One of the measurements that caused concern was that of the City of Buenos Aires, which reached 7.3% in January, and became the highest since July last year. In this way he has accumulated an advance of 99.4% in the last 12 months.
In January, City staple groceries increased 7.75%, after increases of 5.1% in December and 3.8% in November.
Until last October, the national CPI and that of the City of Buenos Aires moved in sync, with differences close to half a percentage point. But since then they show more and more distance. In November and December, inflation in Buenos Aires marked 5.8%, while national inflation recorded 4.9% and 5.1% respectively.
How will prices continue?
The upward trend in food continues for February. According to the consultancy EcoGo, they rose by 2.8% in the first week of this month, which constitutes “the largest weekly change since last March”.

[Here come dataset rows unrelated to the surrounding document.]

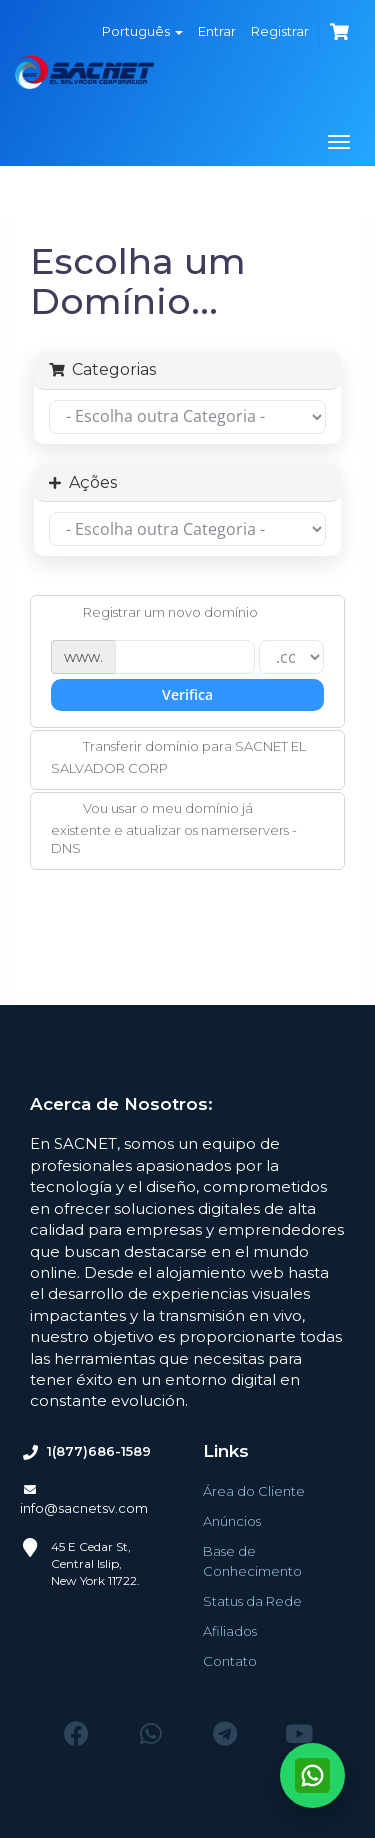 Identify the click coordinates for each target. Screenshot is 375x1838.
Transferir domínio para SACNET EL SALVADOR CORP (178, 756)
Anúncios (232, 1521)
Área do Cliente (254, 1491)
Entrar (217, 31)
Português (142, 31)
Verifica (187, 694)
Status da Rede (252, 1601)
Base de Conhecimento (252, 1561)
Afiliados (230, 1631)
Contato (230, 1661)
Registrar (280, 31)
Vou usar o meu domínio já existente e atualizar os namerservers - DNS (174, 828)
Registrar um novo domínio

According to the LCG survey, the Fair Prices program, with a monthly increase of 3.2%, did not stop the increases in January. However, food and beverage price increases slowed in February compared to the previous week, rising from 2.7% to 1.8% per week.
With this trend in January and February, the government is already starting to admit it the objective of bringing the index below 4% in April will be difficult to achieve. With the monthly record around 6%, inflation for the year would remain around 100%.